Opinión Nacional

La historia completa del caso Spear-Berry

La banda que asesinó a Mónica Spear y Thomas Berry y que dejó en la orfandad a la pequeña Maya tenía cuatro años operando en la autopista Valencia-Puerto Cabello. Su guarida era un barrio de invasión cercano a esa vialidad. Su jefe tenía más de una década entrando y saliendo de cárceles y tribunales. ¿Por qué nadie los detuvo antes, si todas las autoridades sabían quiénes eran, donde estaban y que hacían? ¿De qué proceso de descomposición es consecuencia esta terrible realidad? ¡Esa es la historia completa que debe ser contada, enfrentada y resuelta! La Voz

Los hechos

Transitando en horas de la noche por una autopista sin peajes, sin puntos de control de los cuerpos de seguridad, sin patrullaje, sin servicio público de asistencia a emergencias, sin alumbrado y sin mantenimiento, el vehículo en que se desplazan Mónica, Thomas y Maya cae en un hueco y se destroza un caucho. Tras media hora de angustia, aparece una grúa –privada-. Sus tripulantes, chofer y ayudante, auxilian a la familia en problemas y colocan el carro accidentado en la plataforma de la unidad de remolque.

De la oscuridad surge entonces un vehículo atestado de delincuentes fuertemente armados, prestos a asaltar a los accidentados y a quienes pretendían socorrerlos. Los “grueros” escapan lanzándose por la cuneta de la autopista. Los ocupantes del vehículo se trancan en su interior. Los delincuentes proceden entonces a acribillar a balazos el carro con la familia adentro, asesinando a los padres e hiriendo a la niña, a la que también dieron por muerta. Luego, con frialdad, saquearon sus pertenencias…

El contexto

En los escasos 12 días que han transcurrido de este 2014 que tan terriblemente empieza ya han ingresado por muerte violenta más de 100 cadáveres en la Morgue de Bello Monte. Según el Observatorio Venezolano de la Violencia (organización no gubernamental integrada por centros de investigación y profesionales de seis universidades nacionales) durante todo el año 2013 el número de víctimas de muerte violenta en nuestro país alcanza la espantosa cifra de 24.763. Es decir, para los venezolanos la horrenda tragedia ocurrida en la autopista Puerto Cabello-Valencia es algo desgraciadamente cotidiano.

Con muchísima menos población que Colombia, México o Irak, Venezuela tiene mucho más muertes violentas que esos países envueltos en duros conflictos armados, lo que convierte a nuestra nación en una “potencia” en crimen sin castigo, uno de los cinco países más peligrosos del mundo.

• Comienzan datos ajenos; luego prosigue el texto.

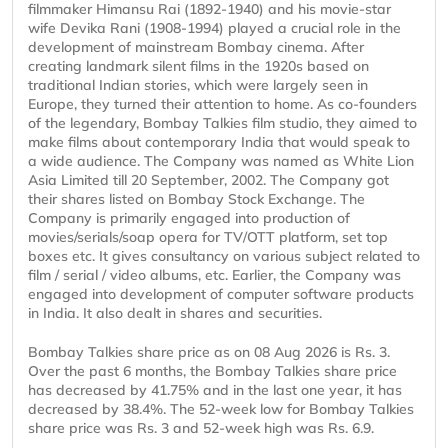
filmmaker Himansu Rai (1892-1940) and his movie-star
wife Devika Rani (1908-1994) played a crucial role in the
development of mainstream Bombay cinema. After
creating landmark silent films in the 1920s based on
traditional Indian stories, which were largely seen in
Europe, they turned their attention to home. As co-founders
of the legendary, Bombay Talkies film studio, they aimed to
make films about contemporary India that would speak to
a wide audience. The Company was named as White Lion
Asia Limited till 20 September, 2002. The Company got
their shares listed on Bombay Stock Exchange. The
Company is primarily engaged into production of
movies/serials/soap opera for TV/OTT platform, set top
boxes etc. It gives consultancy on various subject related to
film / serial / video albums, etc. Earlier, the Company was
engaged into development of computer software products
in India. It also dealt in shares and securities.
Bombay Talkies share price as on 08 Aug 2026 is Rs. 3.
Over the past 6 months, the Bombay Talkies share price
has decreased by 41.75% and in the last one year, it has
decreased by 38.4%. The 52-week low for Bombay Talkies
share price was Rs. 3 and 52-week high was Rs. 6.9.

No para allí el drama: Según FUNDAPROCURA, 83% de las muertes violentas ocurridas en nuestro país son por arma de fuego. También según esa institución, por cada víctima fatal de arma de fuego sobrevive un promedio de tres heridos, y de ese total de heridos al menos la mitad queda padeciendo una discapacidad severa, lo que impacta a la familia entera. Según todas las encuestas de victimización realizadas en el país, tanto por el sector oficial como por organizaciones no gubernamentales, siete de cada diez víctimas del hampa homicida caen en los barrios. Esas víctimas en su mayoría son varones, jóvenes, y pobres…

El origen

La violencia genera violencia. Nuestro país vive desde hace 30 años una situación de violencia social y económica que en los últimos catorce se ha agravado hasta llegar al infierno que es hoy. En las primeras décadas de la democracia la mejora económica de los pobres y la movilidad social ascendente no eran un sueño individual o una consigna política, sino una realidad vivida por centenares de miles de familias que huyendo de las enfermedades y del desempleo se vinieron del campo a las ciudades. Sabían que trabajando duro podían lograr que al menos uno de sus hijos se graduara en la universidad, y eso significaba para toda la familia la conquista de un modo de vida mejor y sostenible.

Tres políticas públicas de la naciente democracia fueron claves entonces para hacer posible ese sueño: la política educativa, que MASIFICÓ CON CALIDAD la matrícula universitaria, la política de SUSTITUCION DE IMPORTACIONES que creó los parques industriales venezolanos, y la política petrolera nacionalista (creación de la CVP y la OPEP, etc.), que dotó al país de recursos. Así, usando estudio y trabajo como instrumentos para construir una vida mejor en el marco de un país que apoyaba ese empeño, fue como muchísimas familias pobres dejaron de serlo y crearon lo que ahora es la clase media venezolana. El barrio entonces era un espacio de esperanza, y la violencia criminal una excepción.